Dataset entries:
***

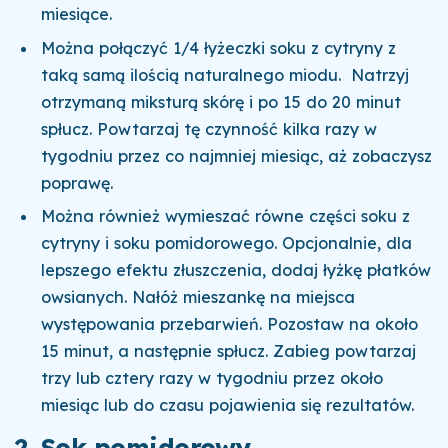
miesiące.
Można połączyć 1/4 łyżeczki soku z cytryny z
taką samą ilością naturalnego miodu. Natrzyj
otrzymaną miksturą skórę i po 15 do 20 minut
spłucz. Powtarzaj tę czynność kilka razy w
tygodniu przez co najmniej miesiąc, aż zobaczysz
poprawę.
Można również wymieszać równe części soku z
cytryny i soku pomidorowego. Opcjonalnie, dla
lepszego efektu złuszczenia, dodaj łyżkę płatków
owsianych. Nałóż mieszankę na miejsca
występowania przebarwień. Pozostaw na około
15 minut, a następnie spłucz. Zabieg powtarzaj
trzy lub cztery razy w tygodniu przez około
miesiąc lub do czasu pojawienia się rezultatów.
2. Sok pomidorowy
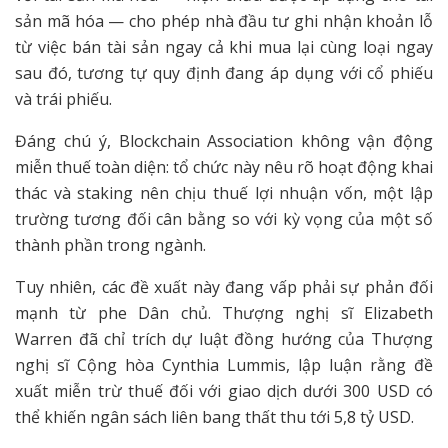
sản mã hóa — cho phép nhà đầu tư ghi nhận khoản lỗ
từ việc bán tài sản ngay cả khi mua lại cùng loại ngay
sau đó, tương tự quy định đang áp dụng với cổ phiếu
và trái phiếu.
Đáng chú ý, Blockchain Association không vận động
miễn thuế toàn diện: tổ chức này nêu rõ hoạt động khai
thác và staking nên chịu thuế lợi nhuận vốn, một lập
trường tương đối cân bằng so với kỳ vọng của một số
thành phần trong ngành.
Tuy nhiên, các đề xuất này đang vấp phải sự phản đối
mạnh từ phe Dân chủ. Thượng nghị sĩ Elizabeth
Warren đã chỉ trích dự luật đồng hướng của Thượng
nghị sĩ Cộng hòa Cynthia Lummis, lập luận rằng đề
xuất miễn trừ thuế đối với giao dịch dưới 300 USD có
thể khiến ngân sách liên bang thất thu tới 5,8 tỷ USD.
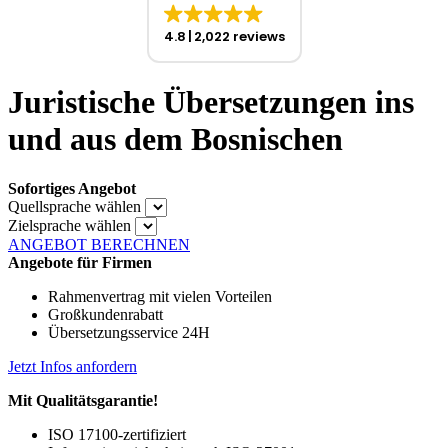
4.8
2,022 reviews
Juristische Übersetzungen ins
und aus dem Bosnischen
Sofortiges Angebot
Quellsprache wählen
Zielsprache wählen
ANGEBOT BERECHNEN
Angebote für Firmen
Rahmenvertrag mit vielen Vorteilen
Großkundenrabatt
Übersetzungsservice 24H
Jetzt Infos anfordern
Mit Qualitätsgarantie!
ISO 17100-zertifiziert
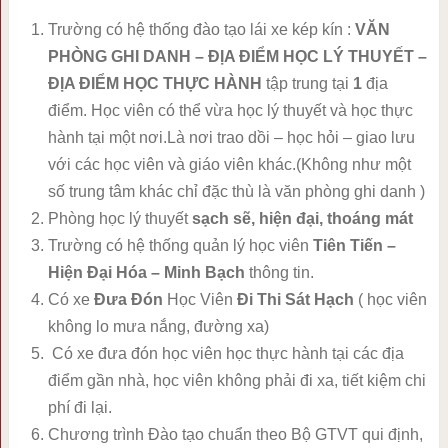
Trường có hệ thống đào tạo lái xe kép kín :
VĂN
PHÒNG GHI DANH – ĐỊA ĐIỂM HỌC LÝ THUYẾT –
ĐỊA ĐIỂM HỌC THỰC HÀNH
tập trung tại
1
địa
điểm. Học viên có thể vừa học lý thuyết và học thực
hành tại một nơi.Là nơi trao dồi – học hỏi – giao lưu
với các học viên và giáo viên khác.(Không như một
số trung tâm khác chỉ đặc thù là văn phòng ghi danh )
Phòng học lý thuyết
sạch sẽ, hiện đại, thoáng mát
Trường có hệ thống quản lý học viên
Tiên Tiến –
Hiện Đại Hóa – Minh Bạch
thông tin.
Có xe
Đưa Đón
Học Viên
Đi Thi Sát Hạch
( học viên
không lo mưa nắng, đường xa)
Có xe đưa đón học viên học thực hành tại các địa
điểm gần nhà, học viên không phải đi xa, tiết kiệm chi
phí đi lại.
Chương trình Đào tạo chuẩn theo Bộ GTVT qui định,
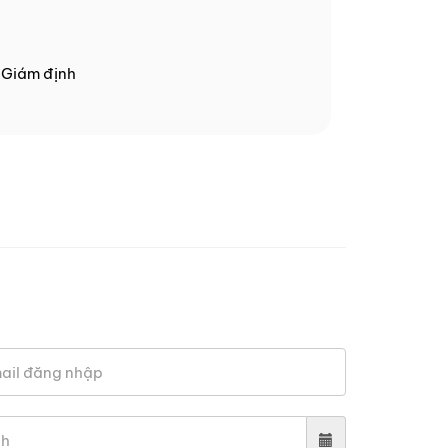
- Giám định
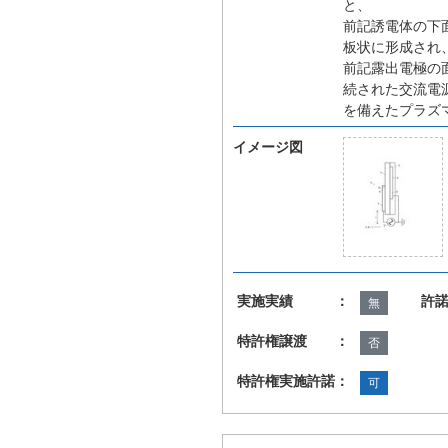
と、
前記誘電体の下
板状に形成され
前記露出電極の
続された交流電
を備えたプラズ
イメージ図
実施実績 ：
許
無
特許権譲渡 ：
否
特許権実施許諾：
可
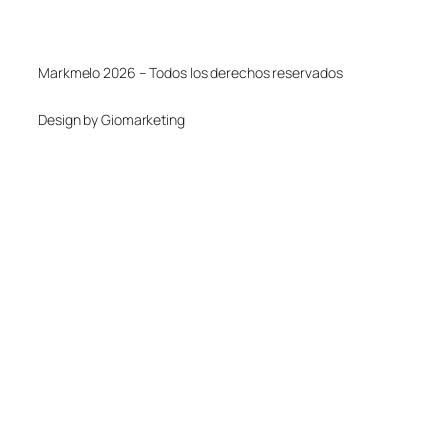
Markmelo 2026 – Todos los derechos reservados
Design by Giomarketing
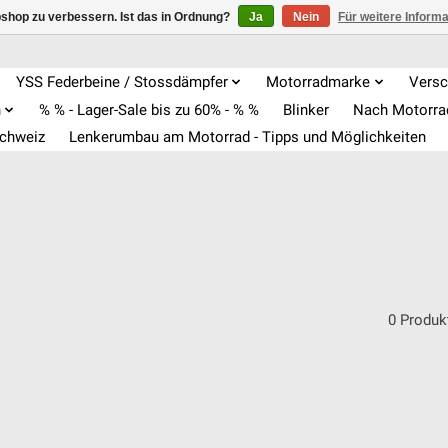
shop zu verbessern. Ist das in Ordnung?
Ja
Nein
Für weitere Inform
YSS Federbeine / Stossdämpfer
Motorradmarke
Versc
n
% % - Lager-Sale bis zu 60% - % %
Blinker
Nach Motorr
Schweiz
Lenkerumbau am Motorrad - Tipps und Möglichkeiten
0 Produk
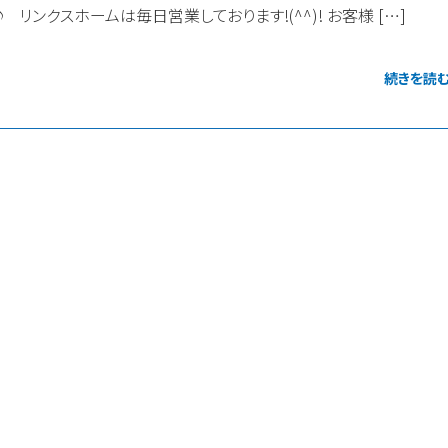
 リンクスホームは毎日営業しております!(^^)! お客様 […]
続きを読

***

[Task statement] Take the entries above and copy exactly the lines starting at the one with "Angebote für Firmen" and ending at the one with "phí đi lại."; nothing outside that span, and no pictures.

[Task response]
Angebote für Firmen
Rahmenvertrag mit vielen Vorteilen
Großkundenrabatt
Übersetzungsservice 24H
Jetzt Infos anfordern
Mit Qualitätsgarantie!
ISO 17100-zertifiziert
Trường có hệ thống đào tạo lái xe kép kín :
VĂN
PHÒNG GHI DANH – ĐỊA ĐIỂM HỌC LÝ THUYẾT –
ĐỊA ĐIỂM HỌC THỰC HÀNH
tập trung tại
1
địa
điểm. Học viên có thể vừa học lý thuyết và học thực
hành tại một nơi.Là nơi trao dồi – học hỏi – giao lưu
với các học viên và giáo viên khác.(Không như một
số trung tâm khác chỉ đặc thù là văn phòng ghi danh )
Phòng học lý thuyết
sạch sẽ, hiện đại, thoáng mát
Trường có hệ thống quản lý học viên
Tiên Tiến –
Hiện Đại Hóa – Minh Bạch
thông tin.
Có xe
Đưa Đón
Học Viên
Đi Thi Sát Hạch
( học viên
không lo mưa nắng, đường xa)
Có xe đưa đón học viên học thực hành tại các địa
điểm gần nhà, học viên không phải đi xa, tiết kiệm chi
phí đi lại.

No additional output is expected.